--- BRIEF ---
Your task is to copy every line of the entries that holds the word "inspections".

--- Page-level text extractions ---
--*--
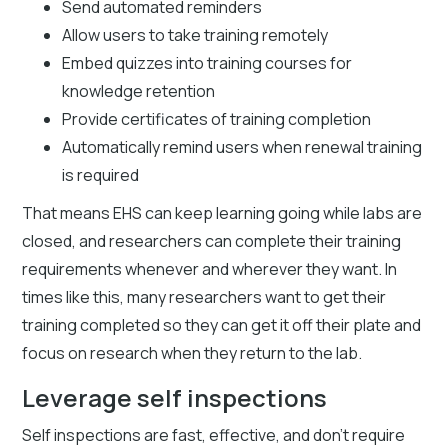
Send automated reminders
Allow users to take training remotely
Embed quizzes into training courses for
knowledge retention
Provide certificates of training completion
Automatically remind users when renewal training
is required
That means EHS can keep learning going while labs are
closed, and researchers can complete their training
requirements whenever and wherever they want. In
times like this, many researchers want to get their
training completed so they can get it off their plate and
focus on research when they return to the lab.
Leverage self inspections
Self inspections are fast, effective, and don’t require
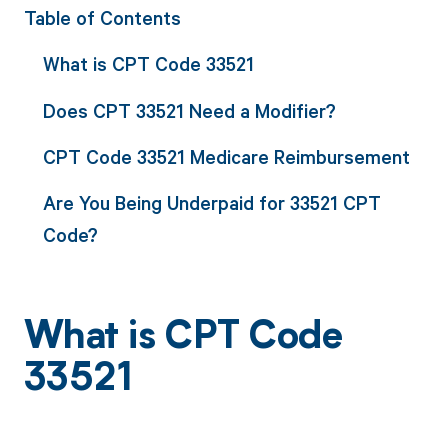
Table of Contents
What is CPT Code 33521
Does CPT 33521 Need a Modifier?
CPT Code 33521 Medicare Reimbursement
Are You Being Underpaid for 33521 CPT
Code?
What is CPT Code
33521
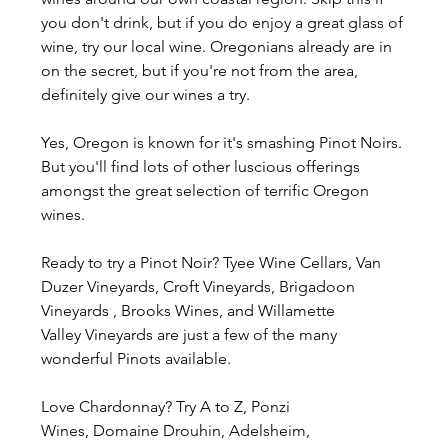
you don't drink, but if you do enjoy a great glass of 
wine, try our local wine. Oregonians already are in 
on the secret, but if you're not from the area, 
definitely give our wines a try.
Yes, Oregon is known for it's smashing Pinot Noirs. 
But you'll find lots of other luscious offerings 
amongst the great selection of terrific Oregon 
wines.
Ready to try a Pinot Noir? Tyee Wine Cellars, Van 
Duzer Vineyards, Croft Vineyards, Brigadoon 
Vineyards , Brooks Wines, and Willamette 
Valley Vineyards are just a few of the many 
wonderful Pinots available.
Love Chardonnay? Try A to Z, Ponzi 
Wines, Domaine Drouhin, Adelsheim, 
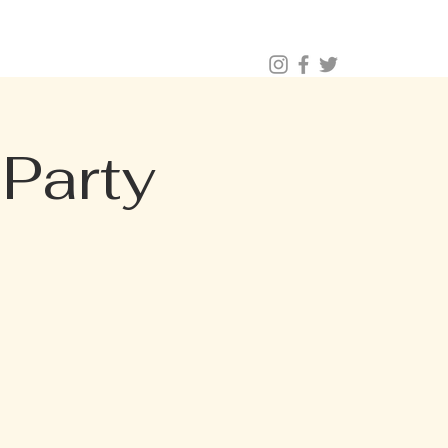
BUY TICKETS |
BOOK TABLE |
VIP 203.624.6200
NAL CATERING
Menus (New)
Party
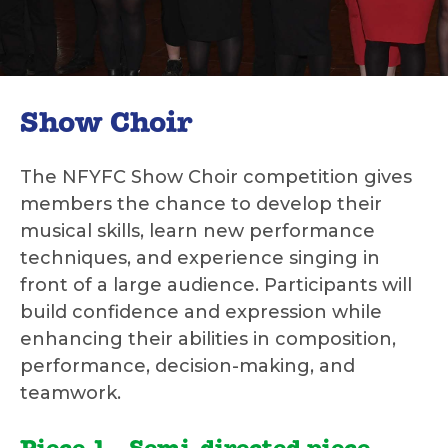
Show Choir
The NFYFC Show Choir competition gives
members the chance to develop their
musical skills, learn new performance
techniques, and experience singing in
front of a large audience. Participants will
build confidence and expression while
enhancing their abilities in composition,
performance, decision-making, and
teamwork.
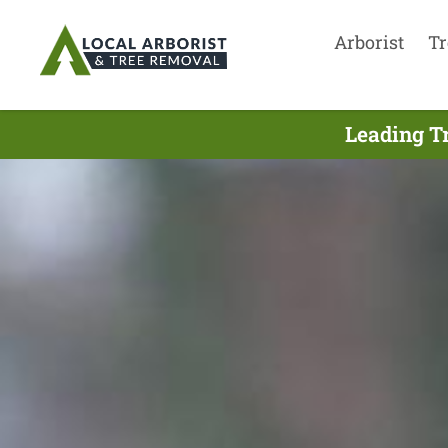
Arborist
Tr
Leading T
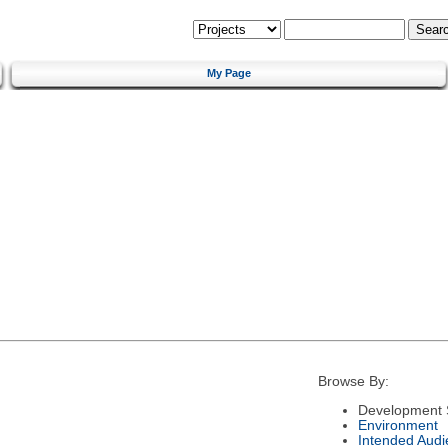
My Page
Browse By:
Development 
Environment
Intended Audi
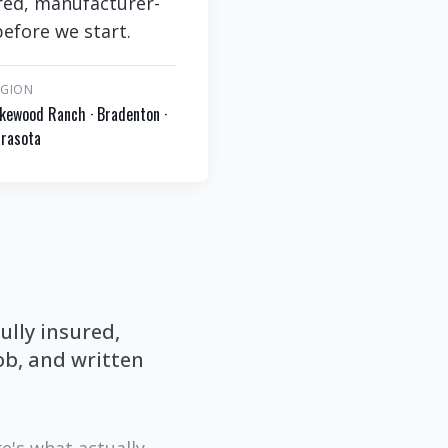
ured, manufacturer-
efore we start.
EGION
kewood Ranch · Bradenton ·
rasota
ully insured,
b, and written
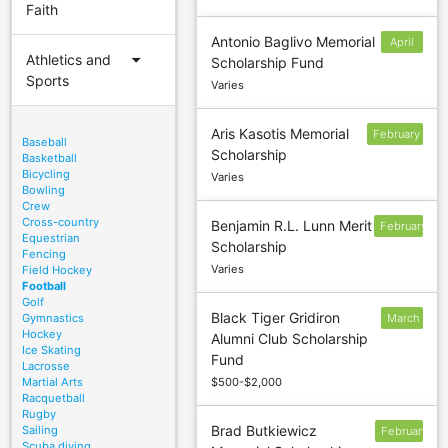
Faith
Antonio Baglivo Memorial
April
arrow_drop_down
Athletics and
Scholarship Fund
15
Sports
Varies
Aris Kasotis Memorial
February
Baseball
Scholarship
15
Basketball
Bicycling
Varies
Bowling
Crew
Cross-country
Benjamin R.L. Lunn Merit
February
Equestrian
Scholarship
1
Fencing
Varies
Field Hockey
Football
Golf
Black Tiger Gridiron
Gymnastics
March
Hockey
Alumni Club Scholarship
1
Ice Skating
Fund
Lacrosse
Martial Arts
$500-$2,000
Racquetball
Rugby
Brad Butkiewicz
Sailing
February
Scuba diving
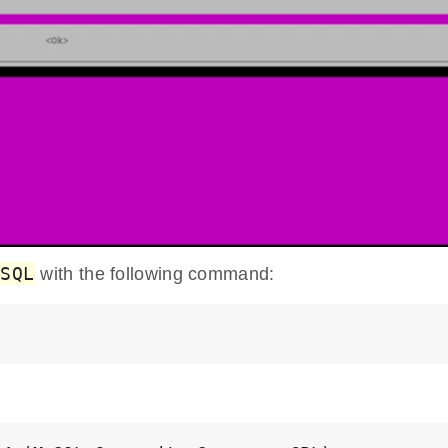
ySQL
with the following command:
--*--
--- OUTPUT OF THE TASK ---
Leverage self inspections
Self inspections are fast, effective, and don’t require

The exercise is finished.